Town of Merrillville v. Merrillville Conservancy Dist. By and Through Bd. of Directors

Decision Date13 April 1995
Docket NumberNo. 45A03-9401-CV-31,45A03-9401-CV-31
Citation649 N.E.2d 645
PartiesTOWN OF MERRILLVILLE, Indiana, Albert Wirtes as Member of the Town Council, Town of Merrillville, Lake County, Indiana, et al., Appellants-Defendants, and Merrillville Sanitary District, Appellants-Intervenors, v. MERRILLVILLE CONSERVANCY DISTRICT, acting By and Through its BOARD OF DIRECTORS, Charles E. Price and Charlene Price, Appellees-Plaintiffs, Gary Sanitary District, Independence Hill Conservancy District, Wastehaul, Inc., Intervenors.
CourtIndiana Appellate Court
OPINION

GARRARD, Judge.

This appeal arises from a dispute over the provision of sanitation services to Merrillville, Indiana. On motion for summary judgment the trial court found an ordinance passed by the town council of Merrillville regarding the creation of a sanitary district and department of sanitation to be invalid, and Merrillville appeals.
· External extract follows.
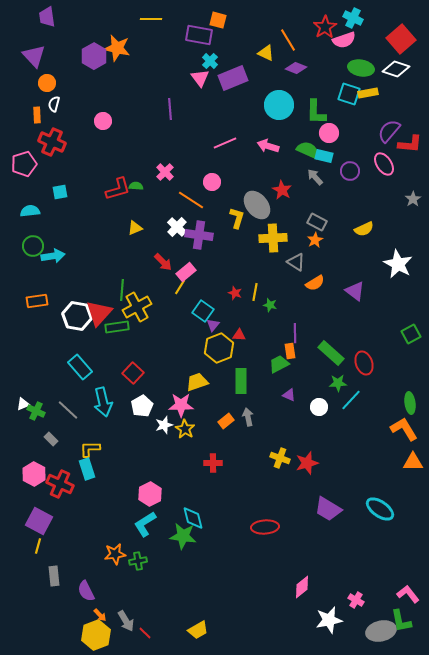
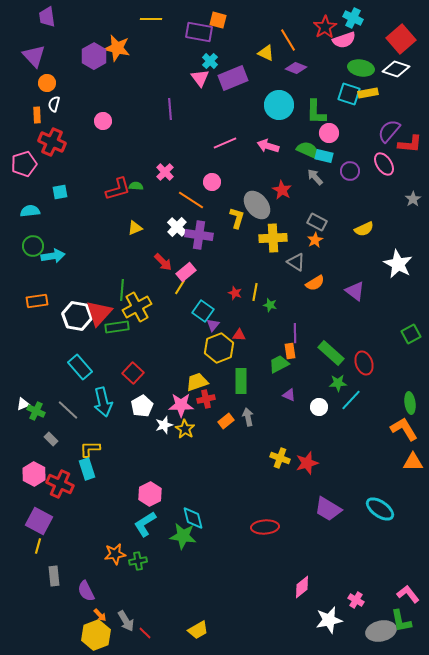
purple rectangle at (199, 35): moved 3 px up
red cross at (213, 463): moved 7 px left, 64 px up; rotated 12 degrees counterclockwise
FACTS AND PROCEDURAL HISTORY

In December of 1992, the town of Merrillville, Indiana, did not have its own sanitation system. Instead, the sanitary needs of the town were met by the Merrillville Conservancy District 1 (MCD), the Independence Hill Conservancy District (IHCD), 2 and certain other semi-private utilities. Some areas of Merrillville have no sewer service at all.

On December 29, 1992, Merrillville adopted Ordinance No. 92-29, creating a department of public sanitation and a sanitary district. Relevant portions of that ordinance state:

Section 1. That Indiana Code, Title 36, Article 9, Chapter 23, as amended and supplemented be and is hereby adopted by the Town Council of the Town of Merrillville, Lake County, Indiana, so as to make said acts and all amendments and supplements thereto effective and operative as to the Town of Merrillville ... provided, however that the powers granted by said chapter ... shall be exercised, controlled and supervised by a Department of Public Sanitation established pursuant to the provisions of Indiana Code, Title 36, Article 9, Chapter 25.

(R. 24-25). The ordinance goes on to formally adopt Ind.Code § 36-9-25, to establish a board of sanitation, and to establish a sanitary district including all territory within the corporate boundaries of Merrillville and certain territory outside the town.

On January 29, 1993, the MCD filed a complaint for declaratory judgment, requesting the court to find ordinance 92-29 void. Merrillville filed a counterclaim, seeking a declaratory judgment that MCD be required to comply with an area wide plan for sanitation developed under § 201 and § 208 of the Clean Water Act and that its ordinance be declared valid.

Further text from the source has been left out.